Functional analysis of the genome

Ultimately, the sequence of the DNA has to be understood in terms of its many functions. With the recent publications on the Encyclopedia of DNA Elements (ENCODE, http://www.genome.gov/10005107) project, a large amount of information has been created. This work illustrates many of the techniques available to functionally characterize the genome [64-72] etc.

The epigenome/methylome

Methylation and other modifications of DNA play a major role in affecting its transcription [73]. A number of different approaches have been used to detect such DNA modifications [74-82]. The “gold standard”, based on treating the DNA with bisulfite, a reagent converting cytosin into uracil, while leaving 5-methylcytosine unchanged, followed by whole-genome sequencing, gives by far the largest amount of information, albeit at correspondingly high cost.
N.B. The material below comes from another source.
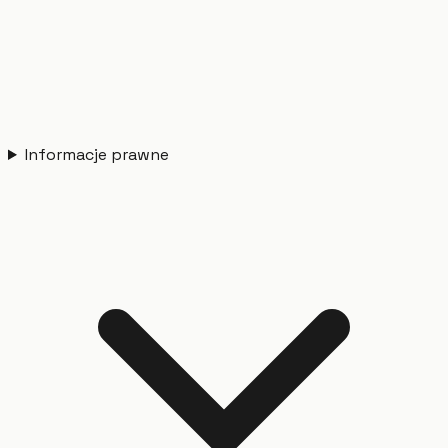
Informacje prawne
At lower cost (and generating correspondingly less information), restriction digests can be used to enrich particularly informative segments of the genome for bisulfite sequencing [77], or to focus on specific positions using either next generation sequencing [78] or chip-based sequencing techniques. The Infinium 450K Methylation array allows the determination of the bases remaining after bisulfite treatment of more than 480,000 cytosines in the genome, selected as particularly informative for methylation analyses [83]. Alternative procedures (e.g. MeDip) rely on the selective isolation of DNA fragments carrying the appropriate modified base by antibodies or proteins binding selectively to a particular type of modified DNA, followed by next generation sequencing, or sequencing of short fragments generated by restriction enzymes targeting regions with many GpCs, the dinucleotide sequence carrying most methylation in mammalian DNA. However, methyl C is not the only modified base in mammalian genomes: hydroxymethyl C, an alternatively modified base, cannot be distinguished from methyl C through bisulfate-based analysis methods [84] but can be selectively identified by antibodies recognizing this DNA modification [85]. New sequencing platforms promise to allow direct detection of modified bases, very significantly simplifying this type of analysis [86,87]. An additional ‘epigenetic code’ beyond the direct modification of the DNA is, however, provided by histone modification [88], which can be analysed by chromatin immunoprecipitation (ChIP)-seq techniques [89,90].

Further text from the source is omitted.